EXERCISE
Where a line of the material contains the string "jest", copy that line.

TASK MATERIAL
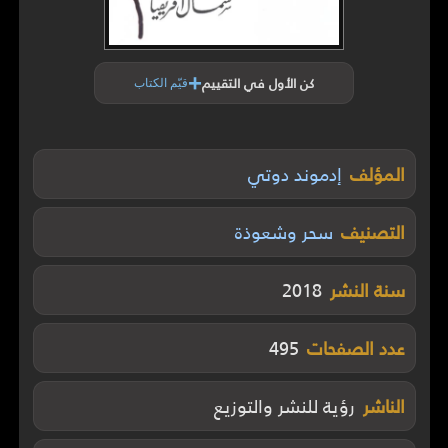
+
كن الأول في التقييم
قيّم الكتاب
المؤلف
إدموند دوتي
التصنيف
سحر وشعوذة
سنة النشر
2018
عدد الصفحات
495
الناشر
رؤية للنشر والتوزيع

* * *

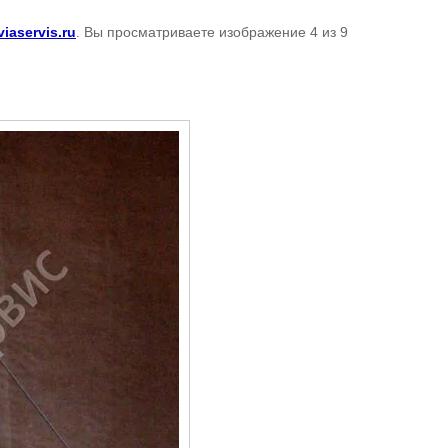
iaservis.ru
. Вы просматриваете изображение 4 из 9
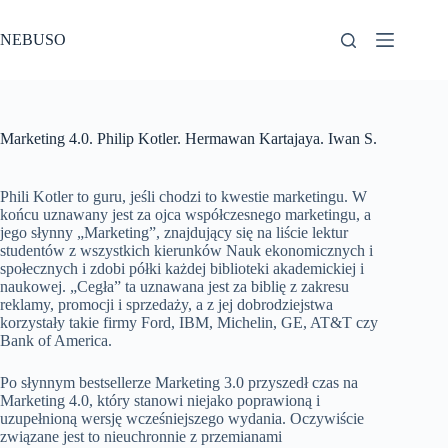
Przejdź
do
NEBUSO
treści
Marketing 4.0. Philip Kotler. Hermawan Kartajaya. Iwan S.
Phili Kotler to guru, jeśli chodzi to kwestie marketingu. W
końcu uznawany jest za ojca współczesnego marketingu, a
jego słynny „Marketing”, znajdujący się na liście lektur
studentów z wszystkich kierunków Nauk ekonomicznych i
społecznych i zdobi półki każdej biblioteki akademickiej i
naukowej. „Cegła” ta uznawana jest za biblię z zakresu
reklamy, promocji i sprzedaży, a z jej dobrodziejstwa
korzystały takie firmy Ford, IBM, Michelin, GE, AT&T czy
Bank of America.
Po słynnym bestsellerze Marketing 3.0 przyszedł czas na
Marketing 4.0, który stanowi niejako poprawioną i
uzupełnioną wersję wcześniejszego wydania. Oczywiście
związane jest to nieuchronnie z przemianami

ANSWER BOX
końcu uznawany jest za ojca współczesnego marketingu, a
naukowej. „Cegła” ta uznawana jest za biblię z zakresu
związane jest to nieuchronnie z przemianami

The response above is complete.